Daled despertó con la luz del mediodía colándose por las cortinas. Juliana aún dormía, enredada entre las sábanas, con la misma despreocupación de quien no teme ser descubierta. Él, en cambio, tenía la garganta seca y una ansiedad tenue que no lograba nombrar del todo.
El corazón de Daled se aceleró con violencia. El sudor frío le corría por la espalda y la presión detrás de los ojos lo obligó a pestañear varias veces. Miró a su alrededor con desesperación, como si ella pudiera seguir ahí, escondida en algún rincón de la sala, esperando a que él la descubriera… pero no. La casa estaba en silencio, demasiado silencio. Y él ya sabía lo que eso significaba.
Abrió la caja con manos temblorosas. Dentro, un reloj de pulsera, sobrio y elegante, justo del estilo que siempre había mencionado que le gustaba. Había también una nota pequeña, escrita con la caligrafía que reconocería en cualquier parte:
"Para que no olvides que el tiempo también se ama.
Con amor,
Miryea."
Un nudo áspero se le atoró en la garganta. El tipo de nudo que no se traga, que solo crece cuando ya es tarde. Entonces todo se volvió nítido: la puerta cerrada con más cuidado de lo habitual, la cena intacta sobre la mesa, el vacío al despertar. Ella había estado ahí. Lo había visto. Todo.
Juliana apareció en el marco de la puerta, todavía adormilada, con el cabello desordenado y una mueca somnolienta.
—¿Todo bien? —preguntó, ladeando la cabeza al notar su expresión sombría.
Daled cerró de golpe la caja y escondió la nota en el bolsillo de su pantalón.
—Sí… —murmuró, con una voz tan hueca que ni él mismo se la creyó—. Solo tengo que salir un momento.
Juliana frunció los labios, desconcertada.
—¿Salir? ¿Ahora?
—Sí —repitió, evitando mirarla—. No tardo.
Sin esperar respuesta, tomó las llaves y salió. La puerta se cerró tras de él con un golpe seco que pareció marcar un final.
Caminó sin rumbo, dejando que la ciudad lo abofeteara con su ruido, con su indiferencia. Cada paso lo alejaba más de lo que alguna vez había tenido con Miryea: las carcajadas compartidas en la madrugada, sus ojos atentos que sabían leerlo incluso en silencio, su voz firme y suave recordándole que no se rindiera.
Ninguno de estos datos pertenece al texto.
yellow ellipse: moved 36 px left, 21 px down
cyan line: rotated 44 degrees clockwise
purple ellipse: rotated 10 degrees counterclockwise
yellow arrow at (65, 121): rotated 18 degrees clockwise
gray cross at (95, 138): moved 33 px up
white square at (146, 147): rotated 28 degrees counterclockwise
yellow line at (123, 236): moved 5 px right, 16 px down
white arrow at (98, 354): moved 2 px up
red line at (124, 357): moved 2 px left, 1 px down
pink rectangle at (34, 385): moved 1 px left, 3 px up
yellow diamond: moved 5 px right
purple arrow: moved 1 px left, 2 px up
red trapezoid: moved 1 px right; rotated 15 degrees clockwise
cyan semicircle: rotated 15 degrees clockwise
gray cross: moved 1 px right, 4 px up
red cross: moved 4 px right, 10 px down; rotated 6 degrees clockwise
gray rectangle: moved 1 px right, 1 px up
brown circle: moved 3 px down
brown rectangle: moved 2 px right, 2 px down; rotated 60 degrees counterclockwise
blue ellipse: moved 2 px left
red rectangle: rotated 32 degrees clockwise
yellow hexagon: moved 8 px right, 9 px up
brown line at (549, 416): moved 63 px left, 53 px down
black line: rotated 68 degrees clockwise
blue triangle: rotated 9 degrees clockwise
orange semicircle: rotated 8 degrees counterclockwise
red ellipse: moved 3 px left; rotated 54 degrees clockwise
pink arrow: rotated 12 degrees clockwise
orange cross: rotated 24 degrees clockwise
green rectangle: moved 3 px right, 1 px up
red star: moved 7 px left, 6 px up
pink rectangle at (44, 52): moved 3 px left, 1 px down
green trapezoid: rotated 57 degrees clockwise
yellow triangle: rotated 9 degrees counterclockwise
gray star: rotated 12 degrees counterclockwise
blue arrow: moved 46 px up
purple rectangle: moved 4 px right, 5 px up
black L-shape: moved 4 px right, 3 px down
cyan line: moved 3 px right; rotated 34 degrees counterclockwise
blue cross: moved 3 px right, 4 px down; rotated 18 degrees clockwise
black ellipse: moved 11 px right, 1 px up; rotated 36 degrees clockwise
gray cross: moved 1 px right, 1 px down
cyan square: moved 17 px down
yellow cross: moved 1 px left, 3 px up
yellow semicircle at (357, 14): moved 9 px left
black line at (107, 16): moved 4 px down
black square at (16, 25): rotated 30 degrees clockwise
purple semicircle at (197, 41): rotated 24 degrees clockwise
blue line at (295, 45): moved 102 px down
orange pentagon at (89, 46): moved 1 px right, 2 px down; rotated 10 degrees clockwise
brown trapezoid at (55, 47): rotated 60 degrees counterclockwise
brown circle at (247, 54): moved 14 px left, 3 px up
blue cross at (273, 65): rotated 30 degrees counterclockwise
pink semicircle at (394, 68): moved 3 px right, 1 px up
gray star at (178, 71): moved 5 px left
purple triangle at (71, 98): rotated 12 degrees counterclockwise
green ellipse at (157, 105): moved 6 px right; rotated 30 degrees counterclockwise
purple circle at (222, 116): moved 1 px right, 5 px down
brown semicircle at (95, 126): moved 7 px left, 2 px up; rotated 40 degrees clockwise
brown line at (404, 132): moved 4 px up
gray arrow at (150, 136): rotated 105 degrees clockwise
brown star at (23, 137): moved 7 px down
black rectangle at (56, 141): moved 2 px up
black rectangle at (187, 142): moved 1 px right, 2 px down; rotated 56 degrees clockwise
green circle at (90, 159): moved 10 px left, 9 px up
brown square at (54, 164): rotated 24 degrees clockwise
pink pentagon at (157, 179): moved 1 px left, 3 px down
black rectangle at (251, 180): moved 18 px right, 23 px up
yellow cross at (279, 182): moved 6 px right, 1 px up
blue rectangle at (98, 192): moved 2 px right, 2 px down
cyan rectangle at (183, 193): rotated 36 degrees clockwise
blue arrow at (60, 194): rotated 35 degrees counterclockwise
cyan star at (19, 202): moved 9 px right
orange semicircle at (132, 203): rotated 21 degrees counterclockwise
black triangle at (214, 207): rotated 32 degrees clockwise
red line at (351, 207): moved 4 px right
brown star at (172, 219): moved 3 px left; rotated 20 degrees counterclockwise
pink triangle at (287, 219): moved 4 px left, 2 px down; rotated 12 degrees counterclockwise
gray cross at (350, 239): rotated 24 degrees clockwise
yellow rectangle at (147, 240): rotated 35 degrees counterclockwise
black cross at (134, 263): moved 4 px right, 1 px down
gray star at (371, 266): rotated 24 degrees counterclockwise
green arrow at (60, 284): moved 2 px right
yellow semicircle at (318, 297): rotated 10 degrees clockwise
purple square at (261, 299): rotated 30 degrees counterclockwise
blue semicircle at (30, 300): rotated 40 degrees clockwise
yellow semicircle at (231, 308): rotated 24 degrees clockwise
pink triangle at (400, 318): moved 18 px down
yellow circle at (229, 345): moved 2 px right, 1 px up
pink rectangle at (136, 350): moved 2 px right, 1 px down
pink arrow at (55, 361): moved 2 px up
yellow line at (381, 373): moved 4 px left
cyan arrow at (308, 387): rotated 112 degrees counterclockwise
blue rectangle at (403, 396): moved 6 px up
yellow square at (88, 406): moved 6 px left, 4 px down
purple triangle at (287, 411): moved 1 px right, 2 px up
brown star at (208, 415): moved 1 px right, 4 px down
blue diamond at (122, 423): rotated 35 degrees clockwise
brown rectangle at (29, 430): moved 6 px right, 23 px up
La vio en su mente, sonriendo mientras hablaba de sus proyectos, con ese brillo que lo había enamorado. Recordó cómo lo amaba: sin condiciones, sin miedo, con paciencia y entrega. Y sintió el peso brutal de haberlo echado todo a perder. Por un deseo pasajero. Por confundir vacío con libertad. Por egoísmo. Por cobardía.
Se detuvo frente al parque donde solían pasear cuando eran más jóvenes. El lugar estaba desierto, con los columpios inmóviles, como congelados en otra vida. Se dejó caer en una banca de madera y, por primera vez en mucho tiempo, no contuvo nada. El arrepentimiento lo atravesó sin permiso, sin excusas. Y entendió que ya no había marcha atrás.